New oil from old wells may bolster notion's energy supply in future

The nation's enery concerns are mirrored in the wind-blown oil fields of west Texas. Long a prolific source of domestic oil production, these aging fields now are yielding less. And they are helping motivate the nation's scramble for new supplies.

However, those same oil fields are beginning to reflect new hope that with more sophisticated recovery techniques, old wells can produce significant new supplies.

In Texas and in other parts of the Country there has been a burst of activity recently in enhanced, or tertiary, oil-recovery projects which help resuscitate depleted fields. Analysts see it as the result of several developments: a federal price incentive program established about one year ago; higher world oil prices that are lifting domestic prices under the lifting domestic prices under the decontrol program; and advances in recovery technology.

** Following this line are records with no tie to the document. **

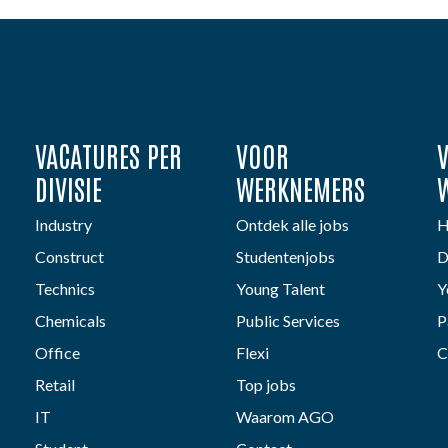
VACATURES PER
VOOR
DIVISIE
WERKNEMERS
Industry
Ontdek alle jobs
H
Construct
Studentenjobs
D
Technics
Young Talent
Y
Chemicals
Public Services
P
Office
Flexi
C
Retail
Top jobs
IT
Waarom AGO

"WE were a doubting Thomas" through most of the 1970s about enhanced oil recovery, says Ron Barnett of Amoco Production Company, a subsidiary of Standard Oil Company (Indiana). After a decade of laboratory and field research, "we know it works and the economics look good," he says.

Amoco has announced plans for the world's largest tertiary recovery project in the rich oil fields of the Permian Basin that extends from west texas into New Mexico. Amoco will inject carbon dioxide, the gas used in carbonated drinks and in the manufacture of dry ice, into the fields to increase by over 10 percent the amount of oil that can ultimately be recovered. New production of several hundred million barrels of oil is expected.

The industry on average only recovers about one-third of the oil from existing wells, using conventional primary and secondary recovery techniques. Effective tertiary recovery, which washes out or displaces oil from wells that no longer have enough natural pressure to produce on their own, can reap another 10 to 18 percent of the crude. That could add close to 30 billion barrels of new domestic oil supplies, nearly doubling the nation's crude reserves.

Still, no great amount of oil production from tertiary recovery is expected in the near future. These projects involve considerable risk because they employ technologies that are still being developed, and they required a high initial investment, industry analysts point out.

The Department of Energy (DOE) estimates enhanced oil recovery is yielding about 400,000 barrels daily in the US, out of a total domestic daily oil production of 8.6 million barrels.

However, DOE analysts specializing in tertiary recovery expect production from enhanced recovery projects to jump sharply in 1981, the result of a rush new projects over the past year.

Last October an incentive program was begun that allows oil producers to recoup 75 percent of the cost of a tertiary project by charging the world price for oil from other domestic wells that would otherwise be subject to price controls.

Over 250 new tertiary projects have qualified for the program in the past year, according to DOE. New projects were coming on stream at the rate of about 25 per year before the incentive program.

"This program has created a good incentive for industry to accelerate tertiary projects. It reduces the risk to only 25 percent of the initial cost," says F. D. Covey, president of the oil and gas division of mitchell Energy and Development Corporation. Mitchell is planning a tertiary project in north Texas , also using the carbon dioxide injection method.

Other enhanced recovery techniques include injecting steam, hydrocarbons, and chemicals to force more oil out of the ground. The characteristics of the oil reservoir determine the technique used.

Carbon dioxide is gaining popularity fast for tertiary recovery in the US Southwest, partly because there are ample natural supplies relatively close to major producing oil fields. A study sponsored by the Department of Energy identified ample natural reserves of carbon dioxide in parts of Arizona, New Mexico, and Colorado. "It's a surprisingly good match of natural supplies where we need them . . . near the oil fields of west Texas," says Eugene Cover, an official with Pullman Kellogg who supervised the study.

Amoco's project also includes plans to produce carbon dioxide from a field in northeast New Mexico, and then possibly transport it by pipeline to Texas. Atlantic Richfield Company and Shell Oil Company are planning separate projects to produce carbon dioxide in Colorado for what they see as a growing tertiary recovery market in Texas.